The first step of every meeting is assigning a designated notetaker. This person is often unable to contribute as much valuable information as possible, as they have to be meticulous in taking notes that benefit the group and directing the flow of conversation. Using natural language processing, companies like Otter are creating voice assistants to transcribe conversations, including team meetings. This can give teams incredibly valuable insights into their meetings, so they never lose track of what was said and when. By adding a keyword search, teams can identify exactly when an individual person or topic was mentioned, and organize their conversations in a more productive way.
Communicating across languages is largely relegated to bilingual individuals and those who can afford a translator.

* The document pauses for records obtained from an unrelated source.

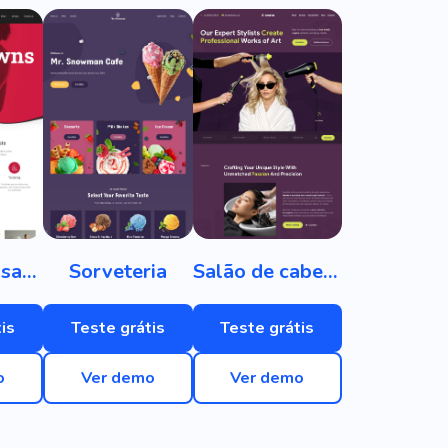
Salão de casamento
Sorveteria
Salão de cabeleireiro
is
Teste grátis
Teste grátis
o
Ver demo
Ver demo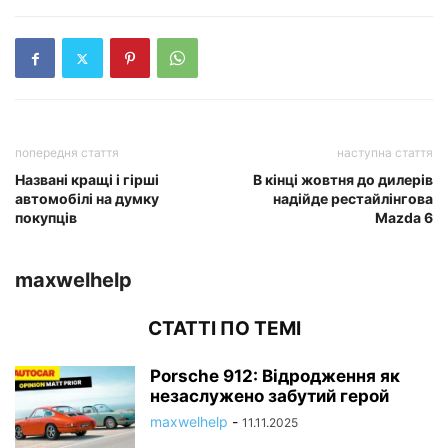
попередня стаття
наступна стаття
Названі кращі і гірші
В кінці жовтня до дилерів
автомобілі на думку
надійде рестайлінгова
покупців
Mazda 6
maxwelhelp
СТАТТІ ПО ТЕМІ
Porsche 912: Відродження як
незаслужено забутий герой
maxwelhelp
-
11.11.2025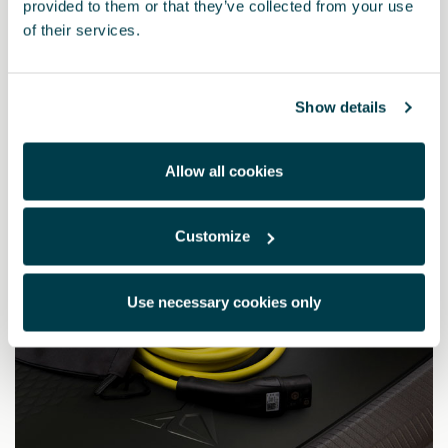
provided to them or that they’ve collected from your use
230 V 1 AC, max. 1,8 kW, Finsko, Francie
of their services.
4782.00 Kč
Show details
Allow all cookies
Customize
Use necessary cookies only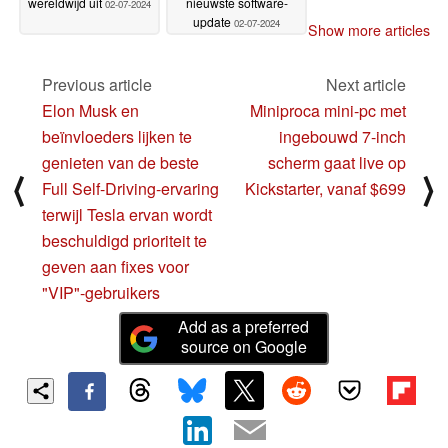
wereldwijd uit
nieuwste software-
02-07-2024
update
02-07-2024
Show more articles
Previous article
Next article
Elon Musk en
Miniproca mini-pc met
beïnvloeders lijken te
ingebouwd 7-inch
genieten van de beste
scherm gaat live op
⟨
⟩
Full Self-Driving-ervaring
Kickstarter, vanaf $699
terwijl Tesla ervan wordt
beschuldigd prioriteit te
geven aan fixes voor
"VIP"-gebruikers
Add as a preferred
source on Google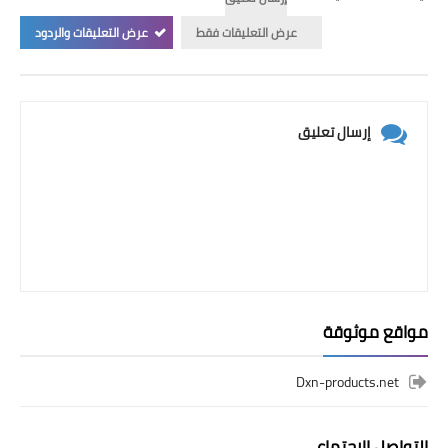
عرض التعليقات فقط
عرض التعليقات والردود
إرسال تعليق
مواقع موثوقة
Dxn-products.net
التواصل الإجتماعي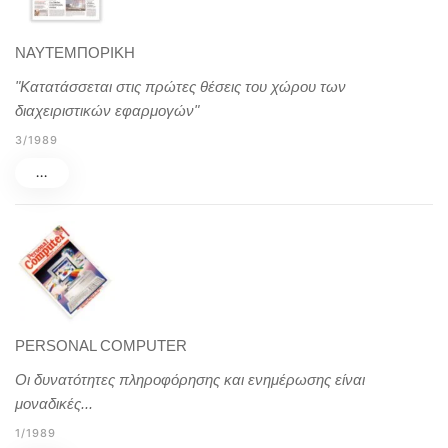
ΝΑΥΤΕΜΠΟΡΙΚΗ
"Κατατάσσεται στις πρώτες θέσεις του χώρου των
διαχειριστικών εφαρμογών"
3/1989
...
PERSONAL COMPUTER
Οι δυνατότητες πληροφόρησης και ενημέρωσης είναι
μοναδικές...
1/1989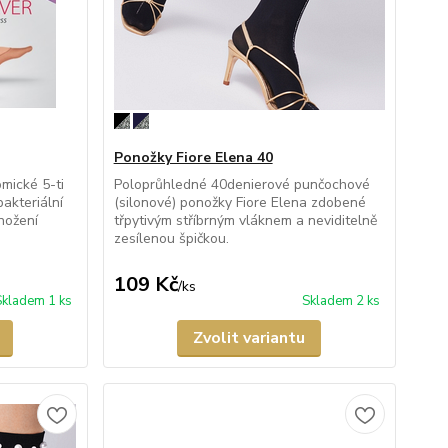
Ponožky Fiore Elena 40
mické 5-ti
Poloprůhledné 40denierové punčochové
bakteriální
(silonové) ponožky Fiore Elena zdobené
nožení
třpytivým stříbrným vláknem a neviditelně
zesílenou špičkou.
109 Kč
/
ks
Skladem 1 ks
Skladem 2 ks
Zvolit variantu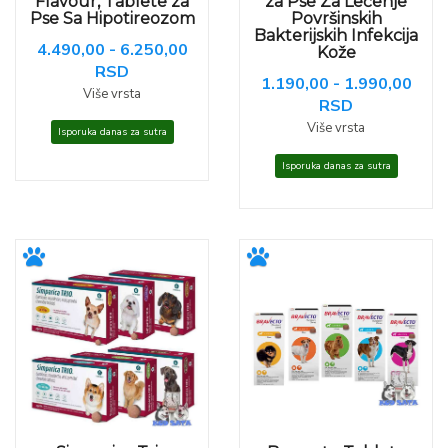
Flavour, Tablete za
za Pse Za Lečenje
Pse Sa Hipotireozom
Površinskih
Bakterijskih Infekcija
4.490,00 - 6.250,00
Kože
RSD
1.190,00 - 1.990,00
Više vrsta
RSD
Više vrsta
Isporuka danas za sutra
Isporuka danas za sutra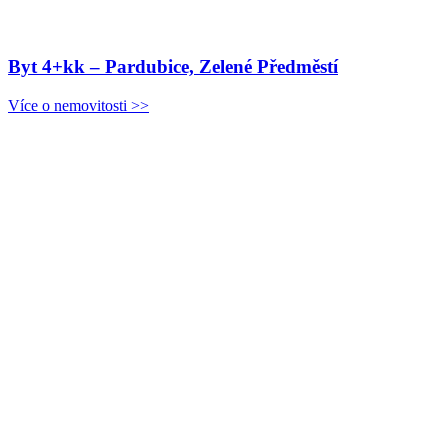
Byt 4+kk – Pardubice, Zelené Předměstí
Více o nemovitosti >>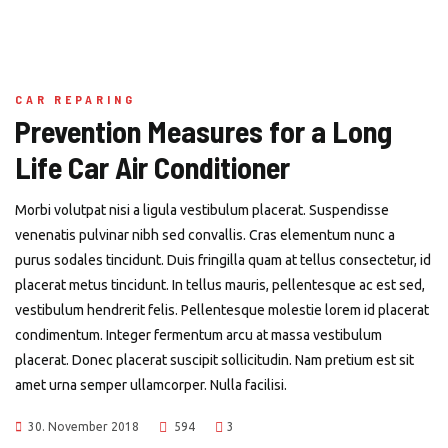
CAR REPARING
Prevention Measures for a Long
Life Car Air Conditioner
Morbi volutpat nisi a ligula vestibulum placerat. Suspendisse
venenatis pulvinar nibh sed convallis. Cras elementum nunc a
purus sodales tincidunt. Duis fringilla quam at tellus consectetur, id
placerat metus tincidunt. In tellus mauris, pellentesque ac est sed,
vestibulum hendrerit felis. Pellentesque molestie lorem id placerat
condimentum. Integer fermentum arcu at massa vestibulum
placerat. Donec placerat suscipit sollicitudin. Nam pretium est sit
amet urna semper ullamcorper. Nulla facilisi.
30. November 2018
594
3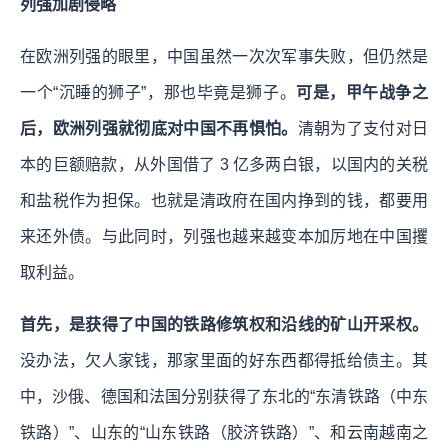
列强加剧侵略
在欧洲列强的眼里，中国虽然一次次军事失败，但仍然是
一个“沉睡的狮子”，那也毕竟是狮子。
可是，甲午战争之
后，欧洲列强就彻底对中国不再惧怕。
清朝为了支付对日
本的巨额赔款，从外国借了 3 亿多两白银，以国内的关税
和盐税作为担保。也就是清政府在国内挣到的钱，都要用
来还外债。与此同时，列强也越来越变本加厉地在中国攫
取利益。
首先，是获得了中国的铁路修筑权和沿线的矿山开采权。
没办法，欠人家钱，那家里面的好东西都得抵给债主。其
中，沙俄、德国和法国分别获得了东北的“东清铁路（中东
铁路）”、山东的“山东铁路（胶济铁路）”、和云南越南之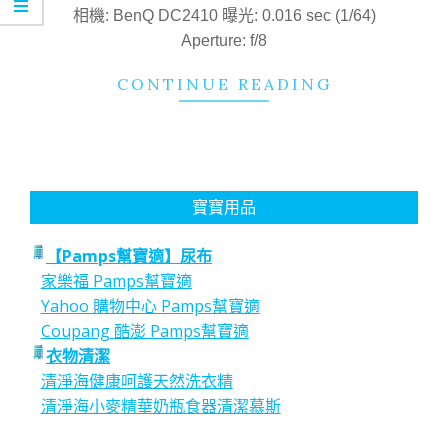
18
相機: BenQ DC2410 曝光: 0.016 sec (1/64)
Aperture: f/8
CONTINUE READING
寶寶用品
【Pamps幫寶適】尿布
家樂福 Pamps幫寶適
Yahoo 購物中心 Pamps幫寶適
Coupang 酷澎 Pamps幫寶適
衣物清潔
清淨海健康呵護天然洗衣精
清淨海小麥精華奶瓶食器清潔慕斯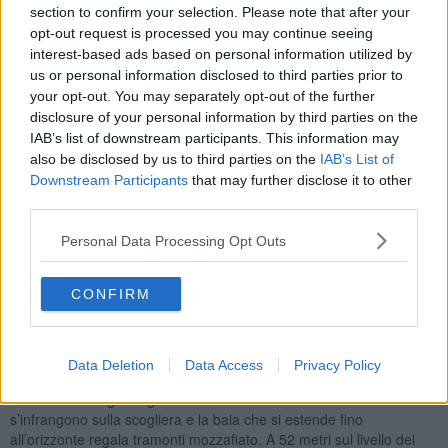
section to confirm your selection. Please note that after your
alimentata da una lampada alogena che emette tre lampi bianchi
opt-out request is processed you may continue seeing
ogni 14 secondi con una portata di 16 miglia marine.
interest-based ads based on personal information utilized by
us or personal information disclosed to third parties prior to
Capo Focardo
your opt-out. You may separately opt-out of the further
Costruito all’interno del Forte seicentesco spagnolo, il faro di Capo
Focardo capeggia sul noto paese di Porto Azzurro nonostante
disclosure of your personal information by third parties on the
sorga sul territorio capoliverese. Venne costruito nel 1848 per
IAB’s list of downstream participants. This information may
l’illuminazione del tratto costiero della baia e la sua torre spicca
also be disclosed by us to third parties on the
IAB’s List of
oltre 6 metri sopra le mura e 32 metri sul livello del mare.
Downstream Participants
that may further disclose it to other
Oggi elettrificato, vanta una luce bianca fissa con una portata di 16
third parties.
miglia nautiche. Il territorio intorno alla struttura difensiva ricorda
una piccola oasi naturale dove si possono respirare gli aromi della
Personal Data Processing Opt Outs
macchia mediterranea composta da lentisco, rosmarino, ginestra
spinosa, erica, caprifoglio e cisto. Qui è la natura, infatti, a dettarne
CONFIRM
i ritmi, i suoni, i colori e i silenzi.
Il faro di Punta Polveraia
Nel territorio comunale di Marciana, in cima all’abitato di Patresi, si
Data Deletion
Data Access
Privacy Policy
erge il faro di Punta Polveraia costruito per far luce sul canale di
Corsica. Un luogo magico caratterizzato dalle onde che
s’infrangono sulla scogliera e la baia che si estende fino
all’orizzonte regala tramonti mozzafiato. A 52 metri sul livello del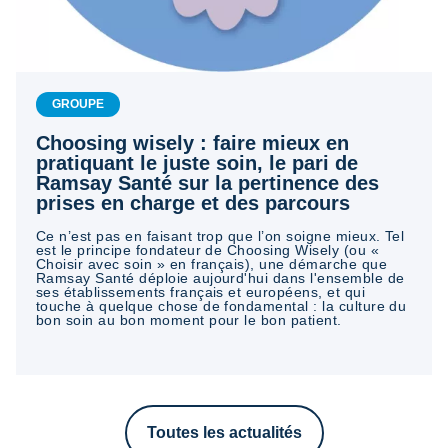
GROUPE
Choosing wisely : faire mieux en
pratiquant le juste soin, le pari de
Ramsay Santé sur la pertinence des
prises en charge et des parcours
Ce n’est pas en faisant trop que l’on soigne mieux. Tel
est le principe fondateur de Choosing Wisely (ou «
Choisir avec soin » en français), une démarche que
Ramsay Santé déploie aujourd'hui dans l'ensemble de
ses établissements français et européens, et qui
touche à quelque chose de fondamental : la culture du
bon soin au bon moment pour le bon patient.
Toutes les actualités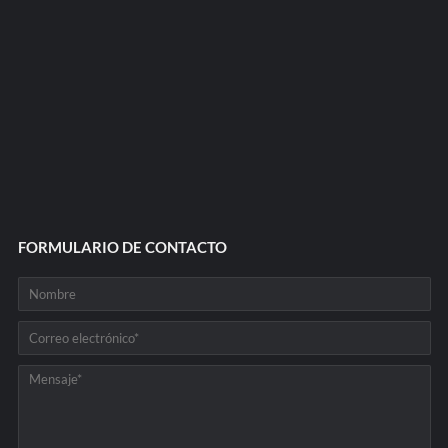
FORMULARIO DE CONTACTO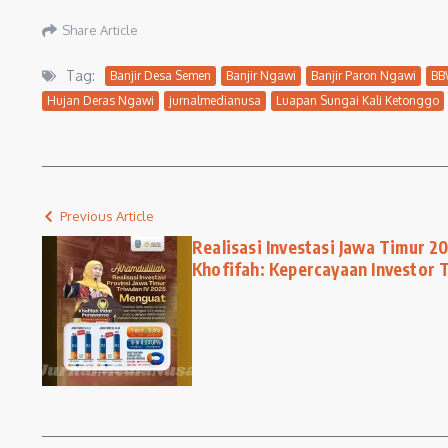
Share Article
Tag:
Banjir Desa Semen
Banjir Ngawi
Banjir Paron Ngawi
BB
Hujan Deras Ngawi
jurnalmedianusa
Luapan Sungai Kali Ketonggo
Previous Article
Realisasi Investasi Jawa Timur 2
Khofifah: Kepercayaan Investor 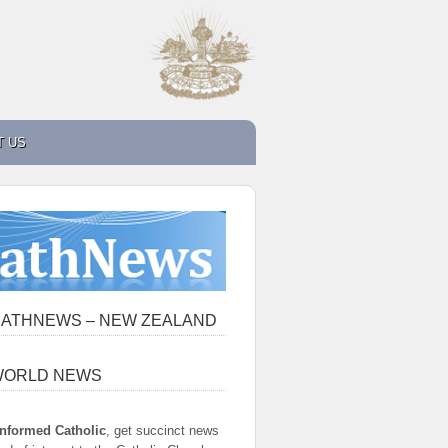
T US
ATHNEWS – NEW ZEALAND
WORLD NEWS
informed Catholic
, get succinct news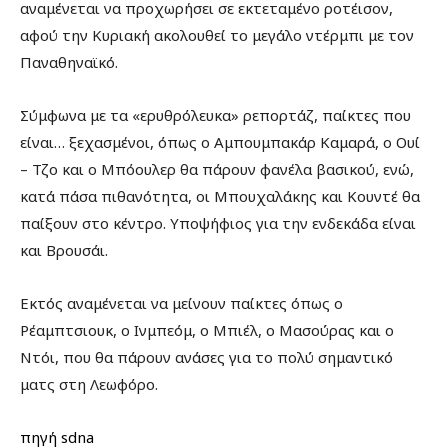
αναμένεται να προχωρήσει σε εκτεταμένο ροτέισον,
αφού την Κυριακή ακολουθεί το μεγάλο ντέρμπι με τον
Παναθηναϊκό.
Σύμφωνα με τα «ερυθρόλευκα» ρεπορτάζ, παίκτες που
είναι… ξεχασμένοι, όπως ο Αμπουμπακάρ Καμαρά, ο Ουί
– Τζο και ο Μπόουλερ θα πάρουν φανέλα βασικού, ενώ,
κατά πάσα πιθανότητα, οι Μπουχαλάκης και Κουντέ θα
παίξουν στο κέντρο. Υποψήφιος για την ενδεκάδα είναι
και Βρουσάι.
Εκτός αναμένεται να μείνουν παίκτες όπως ο
Ρέαμπτσιουκ, ο Ινμπεόμ, ο Μπιέλ, ο Μασούρας και ο
Ντόι, που θα πάρουν ανάσες για το πολύ σημαντικό
ματς στη Λεωφόρο.
πηγή sdna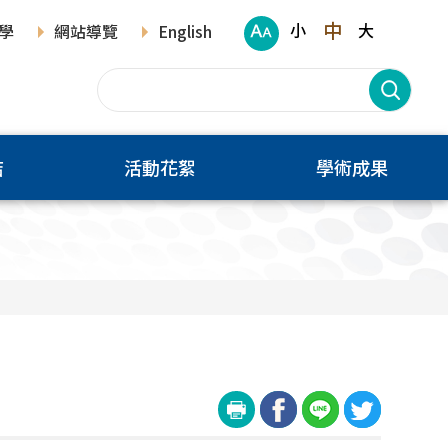
中
小
大
學
網站導覽
English
結
活動花絮
學術成果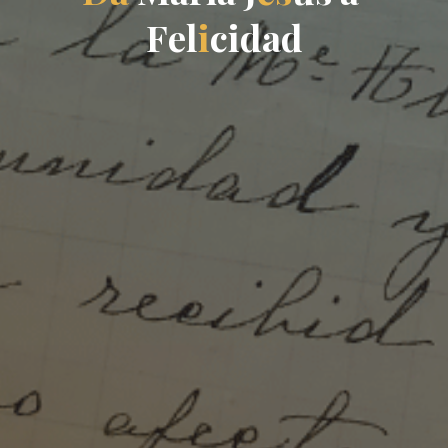
F
e
l
i
c
i
d
a
d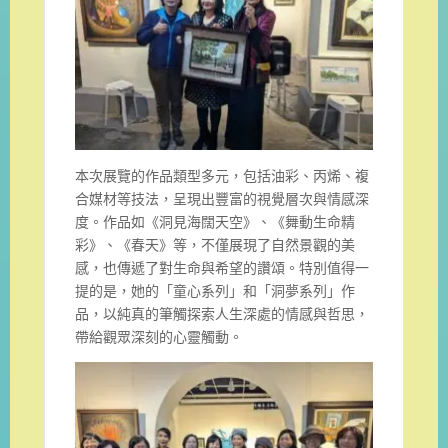
本次展覽的作品類型多元，包括油彩、丙烯、複
合媒材等技法，呈現出豐富的視覺層次與情感深
度。作品如《洞見海闊天空》、《舞動生命精
彩》、《春天》等，不僅展現了自然景觀的美
感，也傳遞了對生命與希望的讚頌。特別值得一
提的是，她的「童心系列」和「洞夢系列」作
品，以純真的筆觸探索人生深處的情感與哲思，
帶給觀眾深刻的心靈觸動。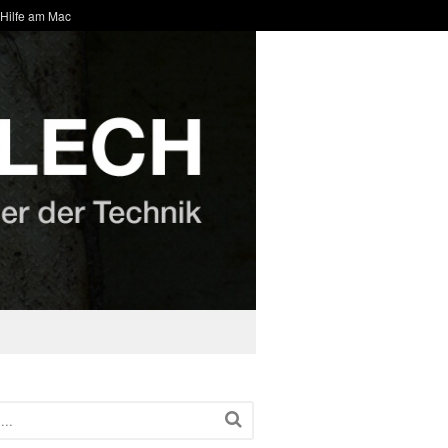
 Hilfe am Mac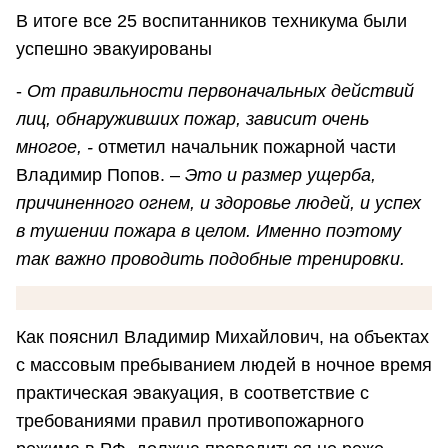
В итоге все 25 воспитанников техникума были
успешно эвакуированы
-
От правильности первоначальных действий
лиц, обнаруживших пожар, зависит очень
многое, -
отметил начальник пожарной части
Владимир Попов. –
Это и размер ущерба,
причиненного огнем, и здоровье людей, и успех
в тушении пожара в целом. Именно поэтому
так важно проводить подобные тренировки.
Как пояснил Владимир Михайлович, на объектах
с массовым пребыванием людей в ночное время
практическая эвакуация, в соответствие с
требованиями правил противопожарного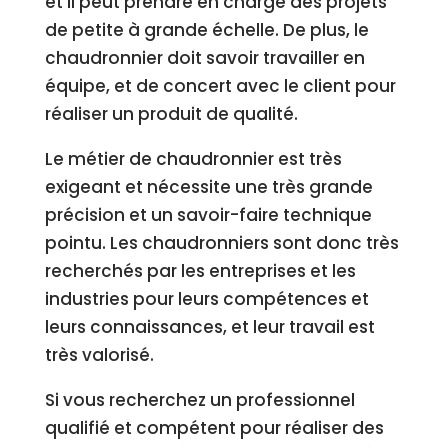
et il peut prendre en charge des projets
de petite à grande échelle. De plus, le
chaudronnier doit savoir travailler en
équipe, et de concert avec le client pour
réaliser un produit de qualité.
Le métier de chaudronnier est très
exigeant et nécessite une très grande
précision et un savoir-faire technique
pointu. Les chaudronniers sont donc très
recherchés par les entreprises et les
industries pour leurs compétences et
leurs connaissances, et leur travail est
très valorisé.
Si vous recherchez un professionnel
qualifié et compétent pour réaliser des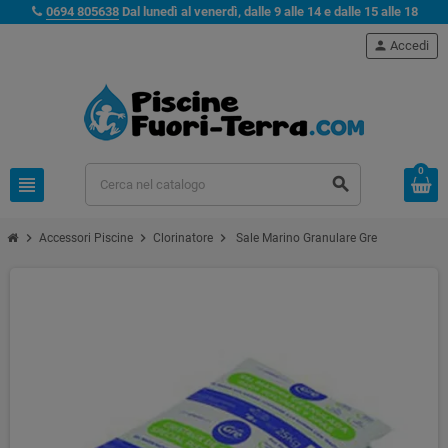
0694 805638
Dal lunedì al venerdì, dalle 9 alle 14 e dalle 15 alle 18
person
Accedi
0
view_headline
search
chevron_right
chevron_right
chevron_right
Accessori Piscine
Clorinatore
Sale Marino Granulare Gre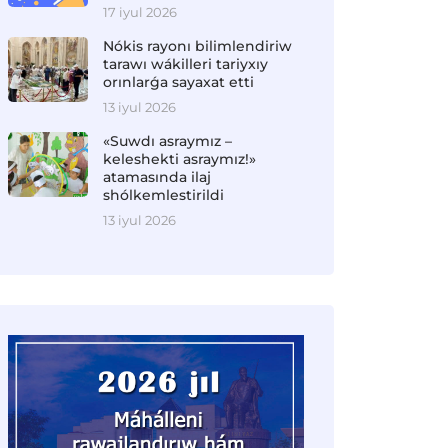
17 iyul 2026
Nókis rayonı bilimlendiriw
tarawı wákilleri tariyxıy
orınlarǵa sayaxat etti
13 iyul 2026
«Suwdı asraymız –
keleshekti asraymız!»
atamasında ilaj
shólkemlestirildi
13 iyul 2026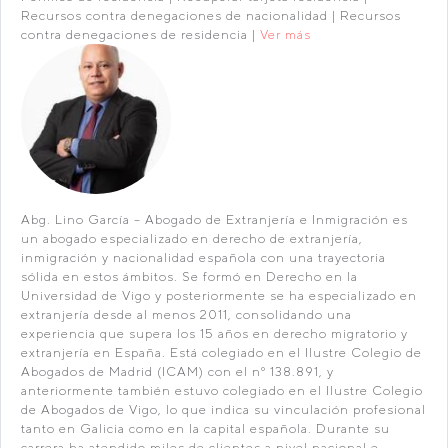
Recursos contra denegaciones de nacionalidad | Recursos
contra denegaciones de residencia |
Ver más
Abg. Lino García – Abogado de Extranjería e Inmigración es
un abogado especializado en derecho de extranjería,
inmigración y nacionalidad española con una trayectoria
sólida en estos ámbitos. Se formó en Derecho en la
Universidad de Vigo y posteriormente se ha especializado en
extranjería desde al menos 2011, consolidando una
experiencia que supera los 15 años en derecho migratorio y
extranjería en España. Está colegiado en el Ilustre Colegio de
Abogados de Madrid (ICAM) con el nº 138.891, y
anteriormente también estuvo colegiado en el Ilustre Colegio
de Abogados de Vigo, lo que indica su vinculación profesional
tanto en Galicia como en la capital española. Durante su
carrera ha atendido miles de clientes a nivel nacional e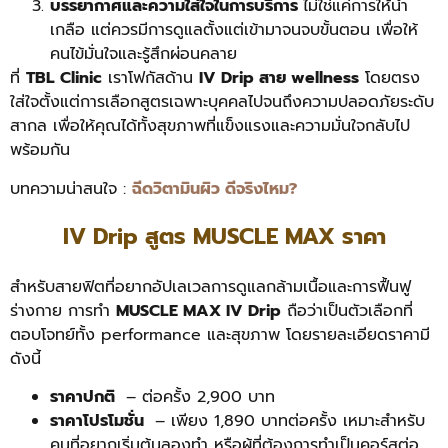
บรรยากาศและความใส่ใจในการบริการ
ไม่ใช่แค่การให้น้ำ
เกลือ แต่ควรมีการดูแลตั้งแต่เข้ามาจนจบขั้นตอน เพื่อให้
คนไข้มั่นใจและรู้สึกผ่อนคลาย
ที่
TBL Clinic
เราโฟกัสด้าน
IV Drip สาย wellness
โดยตรง
ใส่ใจตั้งแต่การเลือกสูตรเฉพาะบุคคลไปจนถึงความปลอดภัยระดับ
สากล เพื่อให้คุณได้ทั้งสุขภาพที่แข็งแรงและความมั่นใจกลับไป
พร้อมกัน
บทความน่าสนใจ :
ฉีดวิตามินผิว ดีจริงไหม?
IV Drip สูตร MUSCLE MAX ราคา
สำหรับสายฟิตที่อยากอัปเลเวลการดูแลกล้ามเนื้อและการฟื้นฟู
ร่างกาย การทำ
MUSCLE MAX IV Drip
ถือว่าเป็นตัวเลือกที่
ตอบโจทย์ทั้ง performance และสุขภาพ โดยรายละเอียดราคามี
ดังนี้
ราคาปกติ
– ต่อครั้ง 2,900 บาท
ราคาโปรโมชั่น
– เพียง 1,890 บาทต่อครั้ง เหมาะสำหรับ
คนที่อยากเริ่มต้นลองทำ หรือผู้ที่ต้องการทำเป็นคอร์สต่อ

However, as real-time communication technology evolves, so does the opportunity for individuals to speak across language barriers, even when they are not fluent. Using natural language processing, there is potential for languages to be interpreted and translated in real-time, so individuals with completely different native languages can still communicate and share information. This kind of real-time communication tool has the potential to be valuable for consumers and businesses alike.
Waverly Labs is building a pair of earbuds capable of real-time translation, so anyone can travel to a new city and be able to communicate freely. They are one of many companies big and small pursuing this kind of technology, as companies such as Google are also looking to break into this market.
Similarly, but for a very different environment, Microsoft is integrating real-time inline message translation to Microsoft Teams. Distributed teams will be able to work and communicate effectively in their personal, native languages, without worrying about if their teammates are getting the right message.
Emotion detection, while borderline creepy, can be definitively advantageous for businesses looking to understand their customer base. Instead of solely relying on metrics and focus groups, businesses can look to facial recognition algorithms to better understand how their customers feel.
Specifically, emotion detection can be used to identify when customers are enjoying themselves or not in real-time. For example, Cogito performs in-call voice analysis to identify how customers are feeling about the call. This gives call centers an undeniable edge, as their callers can understand and react to unhappy customers immediately.